## [EXERCISE DETAILS]
An exact copy of all the data is needed, with every picture left out.

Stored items
------------------------------------
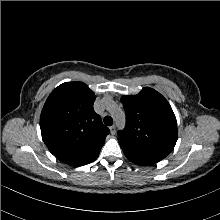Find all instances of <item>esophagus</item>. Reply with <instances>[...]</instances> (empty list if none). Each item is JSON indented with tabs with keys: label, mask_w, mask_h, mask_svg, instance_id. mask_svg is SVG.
Segmentation results:
<instances>
[{
	"label": "esophagus",
	"mask_w": 220,
	"mask_h": 220,
	"mask_svg": "<svg viewBox=\"0 0 220 220\" xmlns=\"http://www.w3.org/2000/svg\"><path fill=\"white\" fill-rule=\"evenodd\" d=\"M110 132H111V134H115V132H116V127L114 126V125H112L111 127H110Z\"/></svg>",
	"instance_id": "esophagus-1"
}]
</instances>
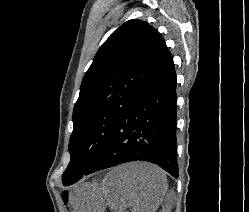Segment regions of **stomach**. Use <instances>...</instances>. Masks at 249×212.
I'll return each mask as SVG.
<instances>
[{
	"instance_id": "obj_1",
	"label": "stomach",
	"mask_w": 249,
	"mask_h": 212,
	"mask_svg": "<svg viewBox=\"0 0 249 212\" xmlns=\"http://www.w3.org/2000/svg\"><path fill=\"white\" fill-rule=\"evenodd\" d=\"M99 183L107 184L108 180L100 179ZM99 188H102V185L98 186L97 182H85L76 188L65 190L62 196L63 204L68 206L70 212H104L106 206Z\"/></svg>"
}]
</instances>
------------------------------------
## [WRITTEN SOLUTION]
Find all instances of <item>esophagus</item>. Reply with <instances>[...]</instances> (empty list if none). Each item is JSON indented with tabs with keys: label, mask_w, mask_h, mask_svg, instance_id. mask_svg is SVG.
Segmentation results:
<instances>
[{
	"label": "esophagus",
	"mask_w": 220,
	"mask_h": 220,
	"mask_svg": "<svg viewBox=\"0 0 220 220\" xmlns=\"http://www.w3.org/2000/svg\"><path fill=\"white\" fill-rule=\"evenodd\" d=\"M110 132H111V134H115V132H116V127L114 126V125H112L111 127H110Z\"/></svg>",
	"instance_id": "esophagus-1"
}]
</instances>
Segment regions of **stomach**. Use <instances>...</instances>. Masks at 249×212.
I'll return each mask as SVG.
<instances>
[{
	"instance_id": "obj_1",
	"label": "stomach",
	"mask_w": 249,
	"mask_h": 212,
	"mask_svg": "<svg viewBox=\"0 0 249 212\" xmlns=\"http://www.w3.org/2000/svg\"><path fill=\"white\" fill-rule=\"evenodd\" d=\"M99 183L107 184L108 180L100 179ZM99 188H102V185L98 186L97 182H85L76 188L65 190L62 196L63 204L68 206L70 212H104L106 206Z\"/></svg>"
}]
</instances>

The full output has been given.